Certainly, the old O-level was very much harder than current GCSEs. I have here an old German O-level, which asks candidates to translate a passage from English which includes this sentence: "If one was not careful, one lost one's way in the house, and sometimes when one was sitting in a chair it would collapse, and the others would laugh loudly."

By contrast, the most demanding question on a recent German GCSE asks candidates, first in English and then in German, to explain to a German friend, "How often you play [your favourite sport]; who you play with; where the sports centre is; what you think of the sports centre; what it costs to play; what you wear to play."

Clearly, the old O-level would be completely useless to the vast majority of pupils, who would never reach that standard of expression.
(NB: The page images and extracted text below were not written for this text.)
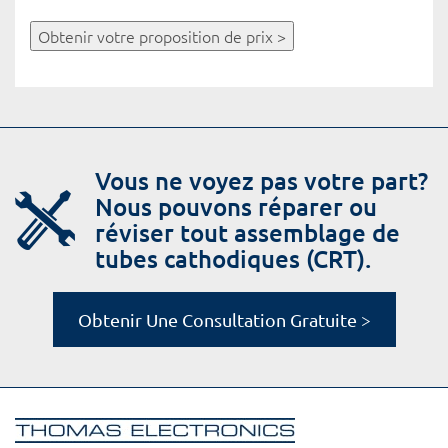
Obtenir votre proposition de prix >
Vous ne voyez pas votre part?
Nous pouvons réparer ou
réviser tout assemblage de
tubes cathodiques (CRT).
Obtenir Une Consultation Gratuite >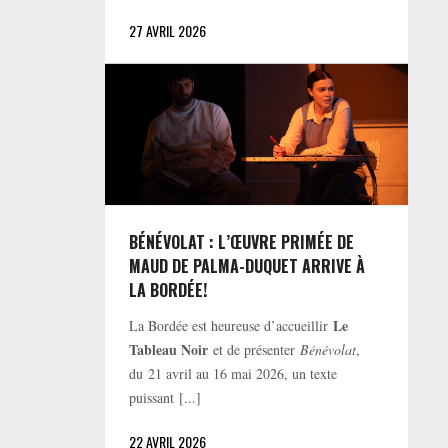
27 AVRIL 2026
BÉNÉVOLAT : L’ŒUVRE PRIMÉE DE
MAUD DE PALMA-DUQUET ARRIVE À
LA BORDÉE!
Le
La Bordée est heureuse d’accueillir
Tableau Noir
et de présenter
Bénévolat
,
du 21 avril au 16 mai 2026, un texte
puissant [...]
22 AVRIL 2026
Equally clearly, the new GCSE has not really succeeded in teaching the pupils very much German at all, and that despite all evidence that pupils are being worked harder and harder by the system.

The exam system ought to have two functions, neither of which is being taken quite seriously enough. The first is to measure the real attainment of students, distinguishing them one from another. It can do that only by, secondly, stretching all the candidates to their temporary limits. When a quarter of marks are at A/A*, and the overall pass rate at A* to C is at 69.8 per cent, it is hard to see that the exam carries out either task successfully.

At present, the only way for really good students to distinguish themselves is to take 16 GCSEs, and not all very bright people will have breadth rather than depth. What is needed is a two-tier system of great fluidity and no stigma, where pupils can move between the two qualifications in different subjects. Speaking as someone who failed one O-level and only scraped a bare pass in two other subjects, I would rather like to see a system where it didn't matter if you got a top O-level in Geography, but a basic CSE in French because you weren't that interested.

What we want is an education system which recognises the huge disparity in achievement and involvement in pupils, and stretches students limitlessly in areas they were interested in. Setting the universal level of attainment at mastering the sentence "I play football with my friends" in German is not doing anyone much of a service.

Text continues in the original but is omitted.